Japan tightens rules on investment from abroad

Cabinet to raise threshold for foreign shareholders for ‘national security’ reasons

Japanese Finance Minister Taro Aso.

Japanese Finance Minister Taro Aso. (AP photo)

TAIPEI (Taiwan News) — Japan's Cabinet approved draft legislation on Friday (Oct. 18) to impose tougher controls on foreign investments, aiming to prevent the leak of advanced technology and confidential information from sensitive industries.
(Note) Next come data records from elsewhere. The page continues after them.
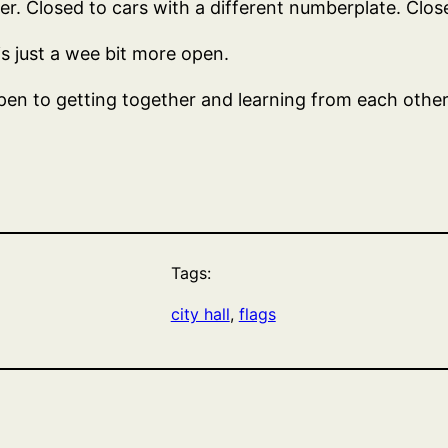
. Closed to cars with a different numberplate. Closed
is just a wee bit more open.
pen to getting together and learning from each other. O
Tags:
city hall
, 
flags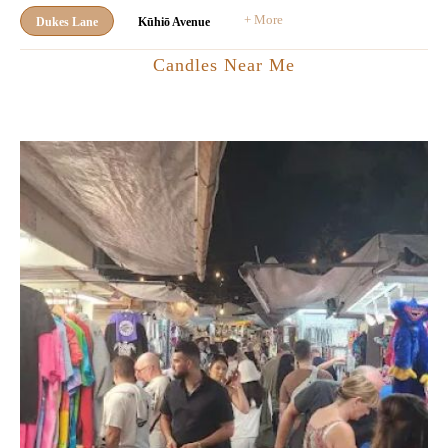
+ More
Dukes Lane
Kūhiō Avenue
Candles Near Me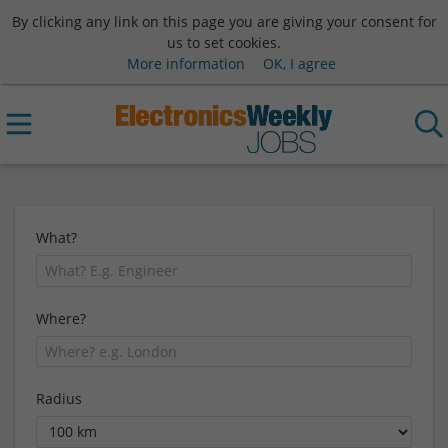
By clicking any link on this page you are giving your consent for
us to set cookies.
More information
OK, I agree
What?
Where?
Radius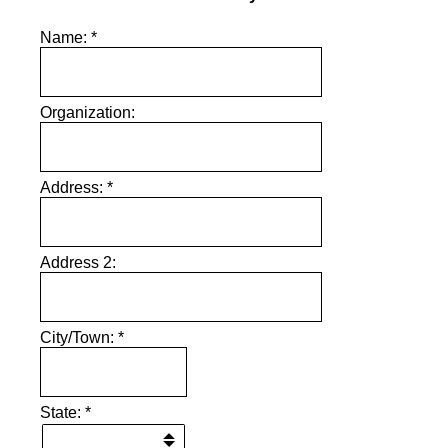
Name:
*
Organization:
Address:
*
Address 2:
City/Town:
*
State:
*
Japanese officials plan on tightening the reporting requirements for foreign investment in industries related to national security, according to Reuters. The new rules will require overseas investors to announce their intention to buy more than 1 percent of company shares in certain sectors, such as semiconductors and nuclear power, as opposed to the current 10 percent threshold.

The proposal has prompted criticism from foreign investors and Japanese asset managers alike, who worry that Japan will lose its standing in the global financial markets. While lawmakers did not target a specific country, some speculate the new regulations will be used to monitor Chinese investments, reported Liberty Times.

Japan's Finance Minister, Taro Aso (麻生太郎), said the government is trying to secure the passage of the revised bill, which could come into force as soon as April 2020. He added that the government will shed light on the details of the bill once it is passed.